Material to process
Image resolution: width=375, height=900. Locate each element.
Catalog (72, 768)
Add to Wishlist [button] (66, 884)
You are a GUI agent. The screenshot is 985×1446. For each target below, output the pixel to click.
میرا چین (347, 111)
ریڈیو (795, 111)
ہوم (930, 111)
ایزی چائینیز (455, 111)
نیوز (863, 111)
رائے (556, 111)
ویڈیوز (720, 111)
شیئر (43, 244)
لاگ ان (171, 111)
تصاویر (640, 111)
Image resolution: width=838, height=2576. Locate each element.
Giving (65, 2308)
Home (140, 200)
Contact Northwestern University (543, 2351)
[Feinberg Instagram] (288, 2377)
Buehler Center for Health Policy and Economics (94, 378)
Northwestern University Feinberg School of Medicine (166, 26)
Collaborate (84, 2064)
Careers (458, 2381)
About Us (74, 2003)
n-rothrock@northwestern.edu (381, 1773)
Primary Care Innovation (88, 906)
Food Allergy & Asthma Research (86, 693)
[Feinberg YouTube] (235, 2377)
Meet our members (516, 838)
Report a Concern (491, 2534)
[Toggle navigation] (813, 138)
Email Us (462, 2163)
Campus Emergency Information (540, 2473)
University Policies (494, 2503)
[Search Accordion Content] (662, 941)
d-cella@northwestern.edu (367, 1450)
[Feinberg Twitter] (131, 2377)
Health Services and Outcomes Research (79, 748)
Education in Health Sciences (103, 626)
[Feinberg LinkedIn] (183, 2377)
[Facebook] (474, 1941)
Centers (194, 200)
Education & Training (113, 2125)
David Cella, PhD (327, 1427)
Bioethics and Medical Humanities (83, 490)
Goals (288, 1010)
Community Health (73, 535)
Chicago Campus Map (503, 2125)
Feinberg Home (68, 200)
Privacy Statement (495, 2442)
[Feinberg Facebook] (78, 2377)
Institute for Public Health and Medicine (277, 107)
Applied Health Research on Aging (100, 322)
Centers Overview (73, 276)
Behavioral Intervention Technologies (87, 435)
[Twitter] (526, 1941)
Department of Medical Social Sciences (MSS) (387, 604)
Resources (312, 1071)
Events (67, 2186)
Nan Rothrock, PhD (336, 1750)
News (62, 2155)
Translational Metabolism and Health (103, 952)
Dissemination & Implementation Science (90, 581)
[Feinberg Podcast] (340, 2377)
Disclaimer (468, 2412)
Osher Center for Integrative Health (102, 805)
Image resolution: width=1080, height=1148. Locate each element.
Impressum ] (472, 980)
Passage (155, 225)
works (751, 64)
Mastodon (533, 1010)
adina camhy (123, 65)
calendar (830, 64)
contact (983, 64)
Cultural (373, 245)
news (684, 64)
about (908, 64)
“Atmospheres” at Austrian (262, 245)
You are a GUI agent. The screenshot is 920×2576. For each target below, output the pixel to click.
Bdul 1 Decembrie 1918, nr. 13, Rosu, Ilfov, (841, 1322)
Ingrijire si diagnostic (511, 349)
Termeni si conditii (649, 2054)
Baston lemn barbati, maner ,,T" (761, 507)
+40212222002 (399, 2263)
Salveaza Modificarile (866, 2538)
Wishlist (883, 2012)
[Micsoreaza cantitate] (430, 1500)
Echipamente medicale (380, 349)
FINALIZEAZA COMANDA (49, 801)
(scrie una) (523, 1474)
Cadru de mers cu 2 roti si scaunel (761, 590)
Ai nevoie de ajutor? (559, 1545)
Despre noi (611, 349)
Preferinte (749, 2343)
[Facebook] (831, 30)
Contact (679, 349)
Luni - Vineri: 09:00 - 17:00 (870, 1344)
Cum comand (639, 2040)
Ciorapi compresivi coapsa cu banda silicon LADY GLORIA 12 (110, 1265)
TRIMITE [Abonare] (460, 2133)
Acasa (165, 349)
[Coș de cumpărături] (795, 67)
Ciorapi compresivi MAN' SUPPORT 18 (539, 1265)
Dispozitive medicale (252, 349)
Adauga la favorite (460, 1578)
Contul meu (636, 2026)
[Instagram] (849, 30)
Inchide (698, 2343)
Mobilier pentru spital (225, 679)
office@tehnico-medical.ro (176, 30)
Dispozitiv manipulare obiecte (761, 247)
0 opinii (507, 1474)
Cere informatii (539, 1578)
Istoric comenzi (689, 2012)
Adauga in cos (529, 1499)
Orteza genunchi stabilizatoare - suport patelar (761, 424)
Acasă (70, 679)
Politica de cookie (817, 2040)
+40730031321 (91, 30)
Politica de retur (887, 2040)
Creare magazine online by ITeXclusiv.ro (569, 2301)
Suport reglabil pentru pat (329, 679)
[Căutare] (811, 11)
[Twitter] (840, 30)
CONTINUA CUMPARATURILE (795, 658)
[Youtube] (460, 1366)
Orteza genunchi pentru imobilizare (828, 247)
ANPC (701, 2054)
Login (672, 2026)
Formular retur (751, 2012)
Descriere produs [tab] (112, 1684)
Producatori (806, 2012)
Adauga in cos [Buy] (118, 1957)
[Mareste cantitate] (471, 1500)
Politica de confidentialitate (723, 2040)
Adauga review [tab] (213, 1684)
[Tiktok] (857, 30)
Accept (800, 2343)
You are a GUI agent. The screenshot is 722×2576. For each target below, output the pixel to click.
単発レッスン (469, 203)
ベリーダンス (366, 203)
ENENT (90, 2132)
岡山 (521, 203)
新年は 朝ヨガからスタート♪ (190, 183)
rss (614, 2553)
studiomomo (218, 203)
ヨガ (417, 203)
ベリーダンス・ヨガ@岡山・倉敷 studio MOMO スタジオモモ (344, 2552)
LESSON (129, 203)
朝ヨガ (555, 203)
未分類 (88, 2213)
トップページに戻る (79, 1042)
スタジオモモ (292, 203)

Work item
Down to the last line, copy the entries above exactly.

Result for this task
Image resolution: width=375, height=900. Locate each element.
Catalog (72, 768)
Add to Wishlist [button] (66, 884)
You are a GUI agent. The screenshot is 985×1446. For each target below, output the pixel to click.
میرا چین (347, 111)
ریڈیو (795, 111)
ہوم (930, 111)
ایزی چائینیز (455, 111)
نیوز (863, 111)
رائے (556, 111)
ویڈیوز (720, 111)
شیئر (43, 244)
لاگ ان (171, 111)
تصاویر (640, 111)
Image resolution: width=838, height=2576. Locate each element.
Giving (65, 2308)
Home (140, 200)
Contact Northwestern University (543, 2351)
[Feinberg Instagram] (288, 2377)
Buehler Center for Health Policy and Economics (94, 378)
Northwestern University Feinberg School of Medicine (166, 26)
Collaborate (84, 2064)
Careers (458, 2381)
About Us (74, 2003)
n-rothrock@northwestern.edu (381, 1773)
Primary Care Innovation (88, 906)
Food Allergy & Asthma Research (86, 693)
[Feinberg YouTube] (235, 2377)
Meet our members (516, 838)
Report a Concern (491, 2534)
[Toggle navigation] (813, 138)
Email Us (462, 2163)
Campus Emergency Information (540, 2473)
University Policies (494, 2503)
[Search Accordion Content] (662, 941)
d-cella@northwestern.edu (367, 1450)
[Feinberg Twitter] (131, 2377)
Health Services and Outcomes Research (79, 748)
Education in Health Sciences (103, 626)
[Feinberg LinkedIn] (183, 2377)
[Facebook] (474, 1941)
Centers (194, 200)
Education & Training (113, 2125)
David Cella, PhD (327, 1427)
Bioethics and Medical Humanities (83, 490)
Goals (288, 1010)
Community Health (73, 535)
Chicago Campus Map (503, 2125)
Feinberg Home (68, 200)
Privacy Statement (495, 2442)
[Feinberg Facebook] (78, 2377)
Institute for Public Health and Medicine (277, 107)
Applied Health Research on Aging (100, 322)
Centers Overview (73, 276)
Behavioral Intervention Technologies (87, 435)
[Twitter] (526, 1941)
Department of Medical Social Sciences (MSS) (387, 604)
Resources (312, 1071)
Events (67, 2186)
Nan Rothrock, PhD (336, 1750)
News (62, 2155)
Translational Metabolism and Health (103, 952)
Dissemination & Implementation Science (90, 581)
[Feinberg Podcast] (340, 2377)
Disclaimer (468, 2412)
Osher Center for Integrative Health (102, 805)
Image resolution: width=1080, height=1148. Locate each element.
Impressum ] (472, 980)
Passage (155, 225)
works (751, 64)
Mastodon (533, 1010)
adina camhy (123, 65)
calendar (830, 64)
contact (983, 64)
Cultural (373, 245)
news (684, 64)
about (908, 64)
“Atmospheres” at Austrian (262, 245)
You are a GUI agent. The screenshot is 920×2576. For each target below, output the pixel to click.
Bdul 1 Decembrie 1918, nr. 13, Rosu, Ilfov, (841, 1322)
Ingrijire si diagnostic (511, 349)
Termeni si conditii (649, 2054)
Baston lemn barbati, maner ,,T" (761, 507)
+40212222002 (399, 2263)
Salveaza Modificarile (866, 2538)
Wishlist (883, 2012)
[Micsoreaza cantitate] (430, 1500)
Echipamente medicale (380, 349)
FINALIZEAZA COMANDA (49, 801)
(scrie una) (523, 1474)
Cadru de mers cu 2 roti si scaunel (761, 590)
Ai nevoie de ajutor? (559, 1545)
Despre noi (611, 349)
Preferinte (749, 2343)
[Facebook] (831, 30)
Contact (679, 349)
Luni - Vineri: 09:00 - 17:00 (870, 1344)
Cum comand (639, 2040)
Ciorapi compresivi coapsa cu banda silicon LADY GLORIA 12 (110, 1265)
TRIMITE [Abonare] (460, 2133)
Acasa (165, 349)
[Coș de cumpărături] (795, 67)
Ciorapi compresivi MAN' SUPPORT 18 (539, 1265)
Dispozitive medicale (252, 349)
Adauga la favorite (460, 1578)
Contul meu (636, 2026)
[Instagram] (849, 30)
Inchide (698, 2343)
Mobilier pentru spital (225, 679)
office@tehnico-medical.ro (176, 30)
Dispozitiv manipulare obiecte (761, 247)
0 opinii (507, 1474)
Cere informatii (539, 1578)
Istoric comenzi (689, 2012)
Adauga in cos (529, 1499)
Orteza genunchi stabilizatoare - suport patelar (761, 424)
Acasă (70, 679)
Politica de cookie (817, 2040)
+40730031321 (91, 30)
Politica de retur (887, 2040)
Creare magazine online by ITeXclusiv.ro (569, 2301)
Suport reglabil pentru pat (329, 679)
[Căutare] (811, 11)
[Twitter] (840, 30)
CONTINUA CUMPARATURILE (795, 658)
[Youtube] (460, 1366)
Orteza genunchi pentru imobilizare (828, 247)
ANPC (701, 2054)
Login (672, 2026)
Formular retur (751, 2012)
Descriere produs [tab] (112, 1684)
Producatori (806, 2012)
Adauga in cos [Buy] (118, 1957)
[Mareste cantitate] (471, 1500)
Politica de confidentialitate (723, 2040)
Adauga review [tab] (213, 1684)
[Tiktok] (857, 30)
Accept (800, 2343)
You are a GUI agent. The screenshot is 722×2576. For each target below, output the pixel to click.
単発レッスン (469, 203)
ベリーダンス (366, 203)
ENENT (90, 2132)
岡山 (521, 203)
新年は 朝ヨガからスタート♪ (190, 183)
rss (614, 2553)
studiomomo (218, 203)
ヨガ (417, 203)
ベリーダンス・ヨガ@岡山・倉敷 studio MOMO スタジオモモ (344, 2552)
LESSON (129, 203)
朝ヨガ (555, 203)
未分類 (88, 2213)
トップページに戻る (79, 1042)
スタジオモモ (292, 203)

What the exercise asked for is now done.